Essa estratégia não é inédita no mercado. A Ubisoft, gigante francesa responsável por Assassin's Creed, tomou um caminho similar recentemente ao formar a Vantage Studios para concentrar seus maiores projetos. Para o jogador, isso cheira a uma tentativa desesperada de organizar a casa após anos de aquisições desenfreadas que deixaram a Embracer com uma dívida colossal e muitos estúdios sem rumo.
Quais estúdios e franquias farão parte da nova publisher?
A lista de talentos sob o guarda-chuva da Fellowship Entertainment é impressionante, reunindo nomes que foram adquiridos pela Embracer ao longo dos últimos anos. A intenção é consolidar a operação, tirando o peso administrativo das costas dos desenvolvedores e focando na entrega de produtos AAA. Entre os estúdios e IPs confirmados, temos:
- Estúdios: Crystal Dynamics, 4A Games, Dambuster Studios, Eidos-Montréal, Warhorse Studios, Gunfire Games, entre outros.
- Franquias: Tomb Raider, The Lord of the Rings (incluindo the hobbit), metro, Kingdom Come: Deliverance, darksiders, dead island e remnant.
É uma seleção de peso. Por exemplo, a 4A Games (criadora da série Metro) e a Eidos-Montréal (de Deus Ex e Guardians of the Galaxy) são estúdios de primeira linha que, sob a gestão correta, podem finalmente entregar os sucessores que os fãs tanto esperam. A consolidação parece uma tentativa de tornar esses estúdios mais eficientes, mas a pergunta que fica é: será que a burocracia corporativa não vai sufocar a criatividade que esses times ainda possuem?
A separação é uma boa notícia para os fãs ou apenas burocracia?
O mercado de games está saturado de corporativismo.

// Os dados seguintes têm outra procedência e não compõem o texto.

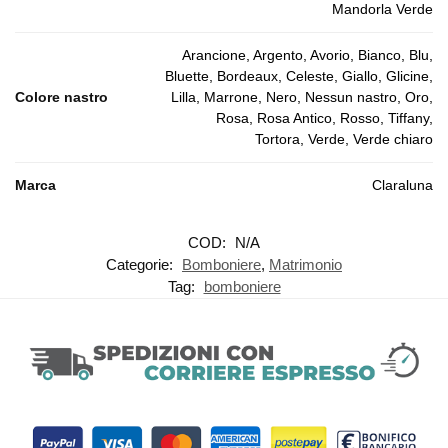
Mandorla Verde
Arancione, Argento, Avorio, Bianco, Blu,
Bluette, Bordeaux, Celeste, Giallo, Glicine,
Colore nastro
Lilla, Marrone, Nero, Nessun nastro, Oro,
Rosa, Rosa Antico, Rosso, Tiffany,
Tortora, Verde, Verde chiaro
Marca
Claraluna
COD:
N/A
Categorie:
Bomboniere
,
Matrimonio
Tag:
bomboniere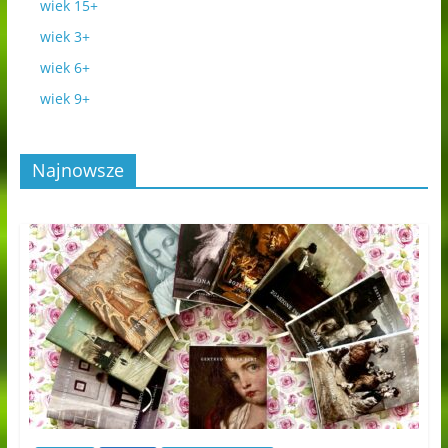
wiek 15+
wiek 3+
wiek 6+
wiek 9+
Najnowsze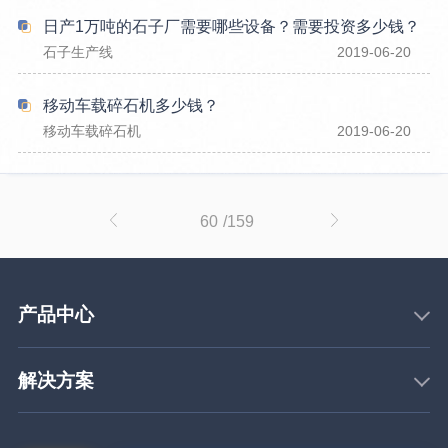
日产1万吨的石子厂需要哪些设备？需要投资多少钱？
石子生产线
2019-06-20
移动车载碎石机多少钱？
移动车载碎石机
2019-06-20
60
/159
产品中心
解决方案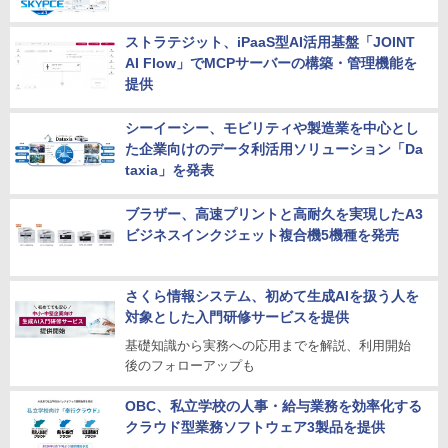
ストラテジット、iPaaS型AI活用基盤「JOINT
AI Flow」でMCPサーバーの構築・管理機能を
提供
シーイーシー、モビリティや製造業を中心とし
た企業向けのデータ利活用ソリューション「Da
taxia」を発表
ブラザー、高速プリントと高耐久を実現したA3
ビジネスインクジェット複合機5機種を発売
さくら情報システム、初めて生成AIを扱う人を
対象とした入門研修サービスを提供
基礎知識から実務への応用までを解説、利用開始
後のフォローアップも
OBC、私立学校の人事・給与業務を効率化する
クラウド型業務ソフトウェア3製品を提供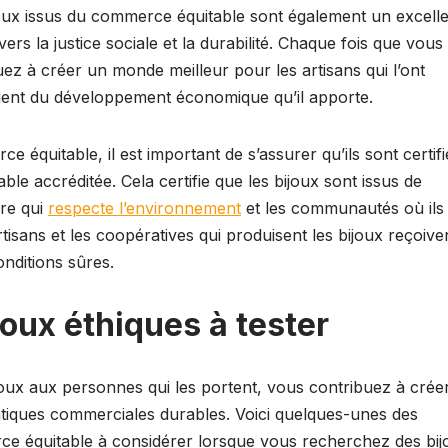
bijoux issus du commerce équitable sont également un excell
 la justice sociale et la durabilité. Chaque fois que vous
uez à créer un monde meilleur pour les artisans qui l’ont
cient du développement économique qu’il apporte.
e équitable, il est important de s’assurer qu’ils sont certifi
e accréditée. Cela certifie que les bijoux sont issus de
ère qui
respecte l’environnement
et les communautés où ils
rtisans et les coopératives qui produisent les bijoux reçoive
onditions sûres.
oux éthiques à tester
ijoux aux personnes qui les portent, vous contribuez à crée
tiques commerciales durables. Voici quelques-unes des
ce équitable à considérer lorsque vous recherchez des bij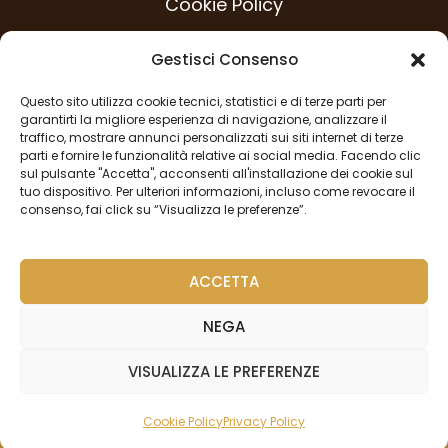
Cookie Policy
Modello 231
Gestisci Consenso
Codice Etico
Questo sito utilizza cookie tecnici, statistici e di terze parti per
Procedura Whistleblowing
garantirti la migliore esperienza di navigazione, analizzare il
traffico, mostrare annunci personalizzati sui siti internet di terze
Privacy Policy
parti e fornire le funzionalità relative ai social media. Facendo clic
sul pulsante "Accetta", acconsenti all'installazione dei cookie sul
tuo dispositivo. Per ulteriori informazioni, incluso come revocare il
consenso, fai click su “Visualizza le preferenze”.
SEGUICI
ACCETTA
NEGA
VISUALIZZA LE PREFERENZE
Copyright © 2024 All Rights Reserved. Designed & Powered
by meravigliä
Cookie Policy
Privacy Policy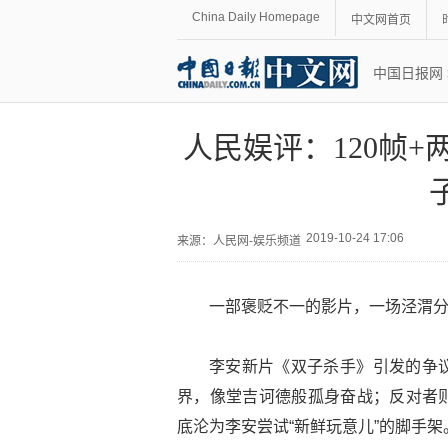
China Daily Homepage
中文网首页
中国日报网
人民娱评：120帧
2019-10-24 17:06
来源：
人民网-娱乐频道
一部褒贬不一的影片，一场泾渭分
李安新片《双子杀手》引发的争
界，像堂吉诃德般孤身奋战；反对者
底沦为李安尝试“新鲜玩意儿”的脚手架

De um lado, temos o argumento de que separar as grandes IPs em uma empresa focada é o único caminho para garantir que jogos como o novo título de O Senhor dos Anéis recebam o orçamento e a atenção necessários. A Embracer, como holding, provou ser incompetente para gerir tantos estúdios simultaneamente; talvez uma estrutura enxuta e focada em menos projetos, mas de maior qualidade, seja a salvação.
Por outro lado, o histórico da Embracer é repleto de demissões em massa e cancelamentos de projetos promissores. Ver nomes como a Eidos-Montréal e a Crystal Dynamics sendo movidos de um lado para o outro como peças de xadrez financeiro causa um frio na espinha. A Fellowship Entertainment terá o desafio de provar que não é apenas uma manobra contábil para atrair investidores, mas sim um lar real para desenvolvedores que desejam criar experiências memoráveis.
Onde isso pode dar?
A aposta da redação é que a Embracer está tentando se tornar mais atraente para uma possível aquisição ou, no mínimo, limpar seu balanço financeiro para sobreviver aos próximos anos. O sucesso da Fellowship Entertainment dependerá inteiramente da autonomia que esses estúdios terão. Se a nova publisher for apenas uma camada extra de gerentes cobrando prazos impossíveis, o resultado será o mesmo de sempre: jogos lançados pela metade e estúdios fechados.
Por enquanto, o que nos resta é observar. A separação só deve se concretizar plenamente em 2027, o que significa que ainda temos muito tempo de incerteza pela frente. Se você é fã de Tomb Raider ou espera ansiosamente por um bom jogo de O Senhor dos Anéis, o melhor é manter as expectativas baixas. A indústria nos ensinou que, quando uma empresa muda de nome ou de estrutura, o que importa não é o organograma, mas sim quem está segurando a caneta que aprova os orçamentos de desenvolvimento.